A codrug or "mutual prodrug" consists of two synergistic drugs chemically linked together to a single molecule, in order to improve the drug delivery properties of one or both drugs.

An effective codrug should be pharmacologically inactive in its own right but should release the constituent drugs upon biochemical breakage of the chemical linkage at the target tissue where their therapeutic effects are needed. As such, the chemical linkage (usually a covalent bond) should be subjectable to biodegradation, such as hydrolysis, by an enzymatic or non-enzymatic mechanism. The differential distribution of enzymes capable of catalyzing the breakage of the chemical linkage in different tissues may be exploited to achieve tissue-specific metabolism of the codrug to release the constituent drugs.    

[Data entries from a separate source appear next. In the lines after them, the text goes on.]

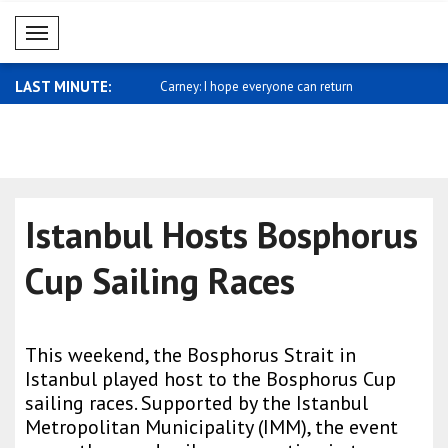
Mobil Menü
LAST MINUTE:
sses support for Saudi
Carney: I hope everyone can return
Miliband: 
home ..
sh..
Istanbul Hosts Bosphorus
Cup Sailing Races
This weekend, the Bosphorus Strait in
Istanbul played host to the Bosphorus Cup
sailing races. Supported by the Istanbul
Metropolitan Municipality (IMM), the event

The constituent drugs are indicated for the same disease but may exert different therapeutic effects via disparate mechanisms of action.

Motivation 

Development of Anticancer Codrugs [3]:
The disadvantages associated with the co-delivery of physically combined chemotherapeutic drugs/agents often suffer from poor solubility, less membrane permeability, unimproved bioavailability, as well as poor selectivity for the targeted cells. Simply we can say that physically combine drugs always struggles with less improved pharmacokinetic properties. Where selectivity is a major issue in the complex environment of a targeted cell. 
Several codrugs reported in the literature for the anticancer drug delivery with improved pharmacokinetic properties may provide ideas to the pharmaceutical scientist for further drug development in various diseases.
Codrug of butyric acid and ATRA,
Codrug of ATRA and histone deacetylase inhibitors,
5-Fluorouracil (5-FU) and cytarabine (Ara-C) codrug,
Paclitaxel and captopril codrug,
5-Fluorouracil and diazeniumdiolate codrug,

Common codrugs

 Benorylate — esterified paracetamol and acetylsalicylic acid
 Fenethylline — amphetamine chemically linked with theophylline
 Lisdexamfetamine — a substituted amphetamine with an amide linkage formed by the condensation of dextroamphetamine with the carboxylate group of the essential amino acid L-lysine.
 Sulfasalazine — sulfapyridine chemically linked to 5-aminosalicylic acid coupled with an azo linkage. It is on the World Health Organization's List of Essential Medicines.
 Sultamicillin — esterified ampicillin/sulbactam.